EXERCISE GOAL: Extract all lines in the data that contain the word "control".

Page segmentation data
= = = =
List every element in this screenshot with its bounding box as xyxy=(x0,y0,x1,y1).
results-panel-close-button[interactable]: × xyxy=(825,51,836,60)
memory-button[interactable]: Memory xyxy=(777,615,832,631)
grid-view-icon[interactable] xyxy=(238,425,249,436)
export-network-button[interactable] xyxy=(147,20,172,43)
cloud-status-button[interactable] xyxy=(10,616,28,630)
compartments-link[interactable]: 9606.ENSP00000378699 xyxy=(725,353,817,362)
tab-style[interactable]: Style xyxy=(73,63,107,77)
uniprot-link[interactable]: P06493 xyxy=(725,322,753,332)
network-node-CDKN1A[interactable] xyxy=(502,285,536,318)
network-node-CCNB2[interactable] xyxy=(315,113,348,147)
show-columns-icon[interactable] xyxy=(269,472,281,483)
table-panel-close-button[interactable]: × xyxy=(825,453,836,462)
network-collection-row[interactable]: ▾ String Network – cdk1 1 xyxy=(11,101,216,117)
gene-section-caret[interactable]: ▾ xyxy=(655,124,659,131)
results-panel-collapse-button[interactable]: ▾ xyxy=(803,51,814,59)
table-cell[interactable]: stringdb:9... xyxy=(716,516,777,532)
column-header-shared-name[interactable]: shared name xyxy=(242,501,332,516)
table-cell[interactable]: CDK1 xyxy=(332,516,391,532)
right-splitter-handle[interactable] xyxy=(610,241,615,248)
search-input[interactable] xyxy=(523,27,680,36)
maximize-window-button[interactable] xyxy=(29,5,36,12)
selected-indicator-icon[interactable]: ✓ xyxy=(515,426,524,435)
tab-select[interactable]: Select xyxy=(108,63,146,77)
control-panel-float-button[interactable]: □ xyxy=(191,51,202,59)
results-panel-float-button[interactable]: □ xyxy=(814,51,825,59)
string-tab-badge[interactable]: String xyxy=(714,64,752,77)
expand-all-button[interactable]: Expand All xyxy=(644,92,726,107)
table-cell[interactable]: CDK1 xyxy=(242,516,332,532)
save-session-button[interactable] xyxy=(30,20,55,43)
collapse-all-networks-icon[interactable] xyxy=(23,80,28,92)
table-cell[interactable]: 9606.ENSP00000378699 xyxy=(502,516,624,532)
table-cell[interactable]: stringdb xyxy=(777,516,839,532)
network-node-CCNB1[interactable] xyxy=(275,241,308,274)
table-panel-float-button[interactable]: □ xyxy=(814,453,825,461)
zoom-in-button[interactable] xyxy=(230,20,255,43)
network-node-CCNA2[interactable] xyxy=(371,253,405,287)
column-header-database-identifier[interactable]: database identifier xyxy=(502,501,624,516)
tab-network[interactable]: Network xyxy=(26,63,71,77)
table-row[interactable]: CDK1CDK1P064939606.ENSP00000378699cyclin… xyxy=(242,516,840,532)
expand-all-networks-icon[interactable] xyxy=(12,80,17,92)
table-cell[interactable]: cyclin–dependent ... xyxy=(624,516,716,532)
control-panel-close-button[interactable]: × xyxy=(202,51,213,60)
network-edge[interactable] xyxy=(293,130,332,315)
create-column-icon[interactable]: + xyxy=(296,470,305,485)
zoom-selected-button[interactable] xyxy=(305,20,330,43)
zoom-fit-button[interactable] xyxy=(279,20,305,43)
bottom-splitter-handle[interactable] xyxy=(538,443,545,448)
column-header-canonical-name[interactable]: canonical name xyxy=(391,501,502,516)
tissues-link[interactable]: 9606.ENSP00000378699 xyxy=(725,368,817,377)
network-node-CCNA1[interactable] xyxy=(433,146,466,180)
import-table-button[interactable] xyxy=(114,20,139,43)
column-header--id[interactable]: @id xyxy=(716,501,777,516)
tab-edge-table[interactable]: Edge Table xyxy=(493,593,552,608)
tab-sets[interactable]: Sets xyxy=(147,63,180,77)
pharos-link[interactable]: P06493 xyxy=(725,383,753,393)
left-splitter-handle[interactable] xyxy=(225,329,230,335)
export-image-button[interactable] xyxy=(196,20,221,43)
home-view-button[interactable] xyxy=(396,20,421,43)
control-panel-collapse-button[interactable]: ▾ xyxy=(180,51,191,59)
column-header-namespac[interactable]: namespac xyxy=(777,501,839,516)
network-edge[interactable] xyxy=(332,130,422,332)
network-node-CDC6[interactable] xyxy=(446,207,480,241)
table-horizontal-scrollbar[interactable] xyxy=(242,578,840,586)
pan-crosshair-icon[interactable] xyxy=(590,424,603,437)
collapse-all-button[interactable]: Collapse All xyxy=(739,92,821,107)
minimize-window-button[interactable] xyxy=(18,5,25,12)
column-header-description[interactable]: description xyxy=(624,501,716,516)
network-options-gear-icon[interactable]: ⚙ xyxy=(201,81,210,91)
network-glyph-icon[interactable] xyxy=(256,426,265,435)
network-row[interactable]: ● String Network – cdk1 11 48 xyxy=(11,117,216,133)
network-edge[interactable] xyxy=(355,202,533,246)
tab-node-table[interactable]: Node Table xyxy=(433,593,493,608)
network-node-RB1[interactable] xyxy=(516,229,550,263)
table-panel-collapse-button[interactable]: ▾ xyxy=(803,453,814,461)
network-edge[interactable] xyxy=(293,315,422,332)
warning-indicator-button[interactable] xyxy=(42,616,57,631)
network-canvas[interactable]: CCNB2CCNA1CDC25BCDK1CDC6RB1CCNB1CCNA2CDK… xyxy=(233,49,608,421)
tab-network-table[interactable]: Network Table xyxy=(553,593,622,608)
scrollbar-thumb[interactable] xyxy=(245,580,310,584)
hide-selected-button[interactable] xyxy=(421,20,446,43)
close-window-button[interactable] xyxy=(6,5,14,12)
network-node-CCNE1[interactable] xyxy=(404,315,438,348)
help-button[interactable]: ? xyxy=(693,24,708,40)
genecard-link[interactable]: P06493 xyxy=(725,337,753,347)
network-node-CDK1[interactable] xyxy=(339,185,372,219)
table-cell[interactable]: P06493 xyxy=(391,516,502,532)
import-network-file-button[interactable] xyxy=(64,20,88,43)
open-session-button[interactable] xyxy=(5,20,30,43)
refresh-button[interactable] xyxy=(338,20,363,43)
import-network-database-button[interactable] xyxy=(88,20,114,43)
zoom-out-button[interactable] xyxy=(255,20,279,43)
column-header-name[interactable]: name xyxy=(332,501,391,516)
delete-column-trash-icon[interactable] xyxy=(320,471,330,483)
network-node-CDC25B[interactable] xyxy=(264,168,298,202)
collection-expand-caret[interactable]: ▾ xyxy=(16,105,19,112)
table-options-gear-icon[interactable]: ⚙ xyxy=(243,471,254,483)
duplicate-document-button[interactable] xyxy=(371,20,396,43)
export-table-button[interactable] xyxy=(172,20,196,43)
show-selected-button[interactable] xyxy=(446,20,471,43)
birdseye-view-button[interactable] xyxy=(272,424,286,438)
= = = =
WRITTEN ANSWER:
control-panel-float-button[interactable]: □ xyxy=(191,51,202,59)
control-panel-close-button[interactable]: × xyxy=(202,51,213,60)
control-panel-collapse-button[interactable]: ▾ xyxy=(180,51,191,59)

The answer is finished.